Pour toutes ces raisons, le groupe Les Indépendants votera en faveur de ces deux textes ainsi modifiés par la commission des lois. (Applaudissements sur les travées du groupe Union Centriste, ainsi quau banc des commissions. – Mme Maryse Carrère applaudit également.)

Mme la présidente. La parole est à M. Thani Mohamed Soilihi.

M. Thani Mohamed Soilihi. Madame la présidente, madame la garde des sceaux, monsieur le président de la commission des lois, messieurs les rapporteurs, mes chers collègues, nous avons tenté de nous accorder avec l’Assemblée nationale sur des textes communs de réforme pour la justice le 13 décembre dernier. Malheureusement, nous n’y sommes pas parvenus et les commissions mixtes paritaires ont échoué…

M. Philippe Bas, président de la commission des lois. Hélas !

M. Thani Mohamed Soilihi. … malgré le formidable travail des rapporteurs,…

M. Philippe Bas, président de la commission des lois. En effet.

M. Thani Mohamed Soilihi. … notamment.

C’est la raison pour laquelle nous nous retrouvons aujourd’hui pour les examiner en nouvelle lecture.

Alors même que ces deux textes ont fait l’objet de larges consultations, qu’ils ont évolué au cours des discussions entre la Chancellerie et le milieu judiciaire, un mouvement de contestation semble s’être cristallisé.

La commission des lois a, pour chercher à sortir de cette impasse, organisé le 30 janvier dernier une table ronde avec les représentants des milieux judiciaires, qui a été suivie par votre audition, madame la garde des sceaux.

Si je n’ai pu physiquement y assister, j’ai suivi ces discussions avec grand intérêt grâce à la captation vidéo qui a été retransmise sur le site internet du Sénat.

Je voudrais néanmoins effectuer une correction, qui a son importance, quant aux termes choisis par notre commission.

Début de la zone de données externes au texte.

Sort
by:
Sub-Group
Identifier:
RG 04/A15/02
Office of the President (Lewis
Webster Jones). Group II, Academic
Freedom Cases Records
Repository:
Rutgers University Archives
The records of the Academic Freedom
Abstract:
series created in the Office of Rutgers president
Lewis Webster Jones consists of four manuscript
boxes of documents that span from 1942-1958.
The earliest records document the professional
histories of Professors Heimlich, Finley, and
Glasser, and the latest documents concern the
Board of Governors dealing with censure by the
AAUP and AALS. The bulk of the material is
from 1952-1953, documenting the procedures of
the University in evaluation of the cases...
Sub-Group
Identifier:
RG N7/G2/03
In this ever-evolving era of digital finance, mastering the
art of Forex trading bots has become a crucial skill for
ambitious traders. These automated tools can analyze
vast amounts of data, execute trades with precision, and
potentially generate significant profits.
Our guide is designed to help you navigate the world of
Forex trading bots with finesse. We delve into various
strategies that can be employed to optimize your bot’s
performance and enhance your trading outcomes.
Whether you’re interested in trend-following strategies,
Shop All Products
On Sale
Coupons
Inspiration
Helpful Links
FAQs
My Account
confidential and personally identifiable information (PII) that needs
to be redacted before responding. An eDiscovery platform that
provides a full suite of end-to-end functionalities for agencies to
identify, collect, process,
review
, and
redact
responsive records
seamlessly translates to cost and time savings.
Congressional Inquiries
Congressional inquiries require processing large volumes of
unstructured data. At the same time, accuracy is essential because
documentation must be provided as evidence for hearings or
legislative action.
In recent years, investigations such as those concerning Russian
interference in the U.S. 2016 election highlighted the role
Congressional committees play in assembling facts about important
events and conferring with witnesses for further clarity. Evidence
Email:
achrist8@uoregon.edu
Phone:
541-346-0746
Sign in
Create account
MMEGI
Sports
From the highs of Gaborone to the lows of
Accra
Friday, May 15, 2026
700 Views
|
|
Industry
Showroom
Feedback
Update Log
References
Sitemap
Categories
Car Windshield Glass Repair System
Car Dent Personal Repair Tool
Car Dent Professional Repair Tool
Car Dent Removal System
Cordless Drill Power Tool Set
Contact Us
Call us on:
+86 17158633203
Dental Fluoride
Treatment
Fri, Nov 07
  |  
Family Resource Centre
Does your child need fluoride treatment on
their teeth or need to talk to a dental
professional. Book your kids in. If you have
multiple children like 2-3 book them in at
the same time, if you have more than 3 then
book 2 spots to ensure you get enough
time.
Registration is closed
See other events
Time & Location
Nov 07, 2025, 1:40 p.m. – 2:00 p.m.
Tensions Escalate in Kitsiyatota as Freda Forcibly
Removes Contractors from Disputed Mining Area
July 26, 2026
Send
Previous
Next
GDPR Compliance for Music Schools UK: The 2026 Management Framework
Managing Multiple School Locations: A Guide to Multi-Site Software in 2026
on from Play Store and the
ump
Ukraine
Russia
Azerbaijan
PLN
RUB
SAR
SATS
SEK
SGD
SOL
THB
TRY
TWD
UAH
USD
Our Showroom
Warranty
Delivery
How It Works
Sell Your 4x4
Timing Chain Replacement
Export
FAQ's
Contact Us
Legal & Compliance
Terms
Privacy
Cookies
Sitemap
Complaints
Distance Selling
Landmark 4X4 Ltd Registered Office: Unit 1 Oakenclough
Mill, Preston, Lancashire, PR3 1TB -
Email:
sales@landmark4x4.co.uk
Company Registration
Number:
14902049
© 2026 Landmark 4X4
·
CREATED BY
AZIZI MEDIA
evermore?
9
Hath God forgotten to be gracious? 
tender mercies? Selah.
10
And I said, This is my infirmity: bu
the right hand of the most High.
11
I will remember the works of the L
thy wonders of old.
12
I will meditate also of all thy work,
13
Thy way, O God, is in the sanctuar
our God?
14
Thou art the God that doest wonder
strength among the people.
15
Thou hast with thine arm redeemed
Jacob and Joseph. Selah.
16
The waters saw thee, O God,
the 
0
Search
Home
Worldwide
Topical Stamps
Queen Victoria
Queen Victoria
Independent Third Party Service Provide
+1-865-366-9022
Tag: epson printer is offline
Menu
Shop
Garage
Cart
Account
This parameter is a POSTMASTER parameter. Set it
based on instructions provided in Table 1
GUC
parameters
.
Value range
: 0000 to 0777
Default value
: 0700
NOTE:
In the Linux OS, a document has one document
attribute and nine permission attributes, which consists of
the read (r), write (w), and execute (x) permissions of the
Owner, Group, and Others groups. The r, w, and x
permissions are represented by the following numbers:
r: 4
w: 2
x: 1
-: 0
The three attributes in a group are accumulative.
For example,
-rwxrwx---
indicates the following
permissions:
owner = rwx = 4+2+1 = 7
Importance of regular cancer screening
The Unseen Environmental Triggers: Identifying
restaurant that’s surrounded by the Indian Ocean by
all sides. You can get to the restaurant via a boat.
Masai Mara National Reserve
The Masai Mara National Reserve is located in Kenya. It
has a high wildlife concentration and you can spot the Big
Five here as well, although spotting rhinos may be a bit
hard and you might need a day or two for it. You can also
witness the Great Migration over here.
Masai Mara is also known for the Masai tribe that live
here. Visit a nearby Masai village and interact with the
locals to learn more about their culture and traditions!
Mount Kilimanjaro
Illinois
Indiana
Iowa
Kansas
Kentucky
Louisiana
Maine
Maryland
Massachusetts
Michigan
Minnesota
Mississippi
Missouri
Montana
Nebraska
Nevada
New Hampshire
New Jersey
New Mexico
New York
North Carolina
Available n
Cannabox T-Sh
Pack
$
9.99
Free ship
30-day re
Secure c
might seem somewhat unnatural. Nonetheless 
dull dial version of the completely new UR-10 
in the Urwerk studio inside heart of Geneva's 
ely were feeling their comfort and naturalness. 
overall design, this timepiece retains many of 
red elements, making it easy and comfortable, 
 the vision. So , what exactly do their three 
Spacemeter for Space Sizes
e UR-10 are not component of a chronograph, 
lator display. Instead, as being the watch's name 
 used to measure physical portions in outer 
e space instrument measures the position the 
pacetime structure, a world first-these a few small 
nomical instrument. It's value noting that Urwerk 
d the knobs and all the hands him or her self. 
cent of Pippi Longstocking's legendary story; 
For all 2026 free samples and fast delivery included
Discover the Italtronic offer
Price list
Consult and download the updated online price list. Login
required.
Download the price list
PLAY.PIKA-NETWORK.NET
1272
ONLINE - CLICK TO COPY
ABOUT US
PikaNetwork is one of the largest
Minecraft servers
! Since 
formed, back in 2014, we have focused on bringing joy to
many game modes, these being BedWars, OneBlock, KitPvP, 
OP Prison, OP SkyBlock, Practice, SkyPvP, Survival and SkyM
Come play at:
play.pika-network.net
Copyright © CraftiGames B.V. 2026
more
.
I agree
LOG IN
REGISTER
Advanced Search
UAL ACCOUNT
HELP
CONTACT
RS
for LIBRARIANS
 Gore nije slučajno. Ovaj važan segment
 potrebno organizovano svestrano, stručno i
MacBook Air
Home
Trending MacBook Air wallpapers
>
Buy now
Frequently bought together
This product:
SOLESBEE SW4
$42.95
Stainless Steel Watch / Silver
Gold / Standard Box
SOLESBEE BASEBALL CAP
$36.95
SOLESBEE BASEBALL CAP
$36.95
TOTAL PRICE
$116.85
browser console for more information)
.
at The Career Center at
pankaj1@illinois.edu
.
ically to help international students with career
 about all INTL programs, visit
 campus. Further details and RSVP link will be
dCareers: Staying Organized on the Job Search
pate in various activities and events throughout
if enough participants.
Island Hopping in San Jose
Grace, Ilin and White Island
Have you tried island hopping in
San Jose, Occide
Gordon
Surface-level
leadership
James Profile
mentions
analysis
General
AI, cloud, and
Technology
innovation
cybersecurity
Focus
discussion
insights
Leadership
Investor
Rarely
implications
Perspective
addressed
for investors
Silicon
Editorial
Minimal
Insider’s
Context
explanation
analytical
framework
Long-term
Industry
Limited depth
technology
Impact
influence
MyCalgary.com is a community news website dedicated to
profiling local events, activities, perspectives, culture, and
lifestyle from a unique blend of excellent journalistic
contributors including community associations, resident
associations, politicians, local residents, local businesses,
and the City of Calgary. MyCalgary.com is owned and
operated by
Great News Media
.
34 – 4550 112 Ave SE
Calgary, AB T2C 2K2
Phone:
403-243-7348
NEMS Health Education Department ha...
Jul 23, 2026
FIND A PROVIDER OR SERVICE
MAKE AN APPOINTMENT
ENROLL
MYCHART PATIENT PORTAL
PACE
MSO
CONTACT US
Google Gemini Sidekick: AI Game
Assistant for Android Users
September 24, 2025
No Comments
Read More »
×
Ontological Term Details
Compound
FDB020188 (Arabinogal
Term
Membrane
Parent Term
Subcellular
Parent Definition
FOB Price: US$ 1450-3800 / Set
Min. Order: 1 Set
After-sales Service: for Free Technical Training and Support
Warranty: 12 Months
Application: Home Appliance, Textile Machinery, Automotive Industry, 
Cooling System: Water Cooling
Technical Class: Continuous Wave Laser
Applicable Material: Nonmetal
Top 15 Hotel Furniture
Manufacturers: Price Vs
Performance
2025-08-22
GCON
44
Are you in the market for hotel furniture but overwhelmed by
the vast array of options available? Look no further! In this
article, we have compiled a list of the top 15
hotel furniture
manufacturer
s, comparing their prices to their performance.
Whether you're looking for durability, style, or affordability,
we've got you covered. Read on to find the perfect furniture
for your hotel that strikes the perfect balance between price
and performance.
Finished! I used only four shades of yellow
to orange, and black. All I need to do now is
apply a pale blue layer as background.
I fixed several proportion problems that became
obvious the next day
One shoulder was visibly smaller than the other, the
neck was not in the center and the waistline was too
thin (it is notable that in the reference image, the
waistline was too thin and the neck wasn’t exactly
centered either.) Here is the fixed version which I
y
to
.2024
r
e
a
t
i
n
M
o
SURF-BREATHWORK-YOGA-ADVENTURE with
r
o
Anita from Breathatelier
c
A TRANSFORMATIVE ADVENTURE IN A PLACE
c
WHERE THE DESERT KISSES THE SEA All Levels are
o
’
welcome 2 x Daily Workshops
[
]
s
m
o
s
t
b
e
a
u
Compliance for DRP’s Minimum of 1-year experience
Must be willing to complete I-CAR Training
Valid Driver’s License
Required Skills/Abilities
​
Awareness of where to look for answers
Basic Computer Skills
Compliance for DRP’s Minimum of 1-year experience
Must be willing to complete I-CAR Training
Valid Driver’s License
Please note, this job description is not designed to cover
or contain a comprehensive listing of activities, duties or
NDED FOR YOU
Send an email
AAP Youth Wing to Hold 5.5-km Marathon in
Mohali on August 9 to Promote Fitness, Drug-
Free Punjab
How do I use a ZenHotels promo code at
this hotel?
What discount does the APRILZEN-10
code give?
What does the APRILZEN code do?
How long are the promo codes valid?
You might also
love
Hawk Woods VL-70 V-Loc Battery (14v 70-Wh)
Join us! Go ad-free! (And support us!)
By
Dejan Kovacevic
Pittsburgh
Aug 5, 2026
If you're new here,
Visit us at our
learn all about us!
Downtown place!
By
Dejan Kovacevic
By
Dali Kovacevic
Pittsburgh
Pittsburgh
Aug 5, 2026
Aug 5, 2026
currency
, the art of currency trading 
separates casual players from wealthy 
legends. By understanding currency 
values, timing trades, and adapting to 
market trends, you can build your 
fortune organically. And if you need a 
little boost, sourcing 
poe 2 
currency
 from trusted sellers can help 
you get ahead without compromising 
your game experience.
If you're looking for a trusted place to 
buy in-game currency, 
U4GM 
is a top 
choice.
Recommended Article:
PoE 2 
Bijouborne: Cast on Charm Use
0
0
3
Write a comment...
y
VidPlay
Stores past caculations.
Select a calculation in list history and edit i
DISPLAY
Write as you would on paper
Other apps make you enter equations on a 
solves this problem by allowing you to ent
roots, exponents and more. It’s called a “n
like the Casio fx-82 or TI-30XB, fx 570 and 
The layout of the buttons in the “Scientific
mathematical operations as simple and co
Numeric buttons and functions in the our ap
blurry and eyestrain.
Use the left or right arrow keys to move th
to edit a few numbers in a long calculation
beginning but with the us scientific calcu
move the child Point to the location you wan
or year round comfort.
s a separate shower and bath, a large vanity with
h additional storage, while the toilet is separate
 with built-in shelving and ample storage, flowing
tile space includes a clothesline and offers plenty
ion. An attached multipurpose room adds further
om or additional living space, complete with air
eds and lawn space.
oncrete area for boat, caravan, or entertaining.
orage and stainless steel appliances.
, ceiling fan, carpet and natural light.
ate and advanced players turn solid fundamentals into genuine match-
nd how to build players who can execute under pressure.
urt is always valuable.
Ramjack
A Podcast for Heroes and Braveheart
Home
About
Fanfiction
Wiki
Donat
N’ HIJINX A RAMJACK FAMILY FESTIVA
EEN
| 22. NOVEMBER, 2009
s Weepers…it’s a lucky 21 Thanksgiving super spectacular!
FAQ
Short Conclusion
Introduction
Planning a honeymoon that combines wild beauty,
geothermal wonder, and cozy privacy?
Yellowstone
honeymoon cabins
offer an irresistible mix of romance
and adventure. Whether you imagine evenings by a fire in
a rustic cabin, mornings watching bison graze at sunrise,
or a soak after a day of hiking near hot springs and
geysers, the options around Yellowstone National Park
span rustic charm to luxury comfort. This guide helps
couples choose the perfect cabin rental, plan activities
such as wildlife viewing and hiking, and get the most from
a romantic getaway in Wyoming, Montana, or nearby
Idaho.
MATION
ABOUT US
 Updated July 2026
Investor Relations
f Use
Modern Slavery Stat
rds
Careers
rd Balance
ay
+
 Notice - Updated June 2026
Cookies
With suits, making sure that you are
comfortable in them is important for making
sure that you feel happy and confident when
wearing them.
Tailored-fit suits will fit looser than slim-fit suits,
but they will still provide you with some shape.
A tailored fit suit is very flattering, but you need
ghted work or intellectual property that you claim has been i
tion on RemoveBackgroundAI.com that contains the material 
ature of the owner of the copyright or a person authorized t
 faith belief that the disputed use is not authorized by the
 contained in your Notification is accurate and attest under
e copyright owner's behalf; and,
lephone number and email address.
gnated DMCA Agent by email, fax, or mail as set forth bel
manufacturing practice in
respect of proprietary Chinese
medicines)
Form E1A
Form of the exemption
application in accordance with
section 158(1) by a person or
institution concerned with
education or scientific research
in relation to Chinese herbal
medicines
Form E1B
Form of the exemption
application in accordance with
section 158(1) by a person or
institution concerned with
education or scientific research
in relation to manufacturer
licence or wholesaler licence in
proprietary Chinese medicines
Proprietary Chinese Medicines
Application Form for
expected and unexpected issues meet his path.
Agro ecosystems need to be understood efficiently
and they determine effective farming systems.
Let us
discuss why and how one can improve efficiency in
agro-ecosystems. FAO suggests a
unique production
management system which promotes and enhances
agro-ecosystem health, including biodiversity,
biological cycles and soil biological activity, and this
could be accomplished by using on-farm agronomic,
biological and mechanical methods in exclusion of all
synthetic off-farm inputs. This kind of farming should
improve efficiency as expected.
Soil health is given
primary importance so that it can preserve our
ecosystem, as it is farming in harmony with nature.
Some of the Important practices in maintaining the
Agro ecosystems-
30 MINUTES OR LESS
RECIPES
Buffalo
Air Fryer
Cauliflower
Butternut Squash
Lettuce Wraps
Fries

Il ne s’agissait pas, comme j’ai pu le lire, de « tenter de renouer le dialogue », car celui-ci n’a jamais cessé.

Vous avez entrepris, madame la garde des sceaux, un grand tour des juridictions françaises afin de présenter votre réforme et vous avez, depuis le printemps, régulièrement rencontré les avocats. Vous vous êtes d’ailleurs rendue à la rentrée du barreau de Paris et, très récemment, à l’assemblée générale statutaire de la Conférence des bâtonniers.

Si ces échanges n’ont pas répondu à l’ensemble des attentes des acteurs de la justice, il est inexact de dire que votre position n’a jamais pu être infléchie et que vous vous êtes montrée hermétique aux arguments qui vous ont été opposés.

Au contraire, ces échanges nourris ont permis de faire évoluer sensiblement les textes examinés par notre assemblée.

Je pense, notamment, au renforcement des obligations des plateformes numériques ; à la simplification de la procédure de divorce contentieux qui permet de ne pas causer le divorce dès l’introduction de la procédure ; à la généralisation des règles protectrices en matière de perquisitions effectuées dans le cabinet d’un avocat, à son domicile, dans les locaux de l’ordre des avocats ou des caisses autonomes des règlements pécuniaires des avocats, les CARPA ; ou encore à l’encadrement du rôle des CAF dans la révision des pensions alimentaires en rendant possible la suspension provisoire de la décision et le recours devant un juge.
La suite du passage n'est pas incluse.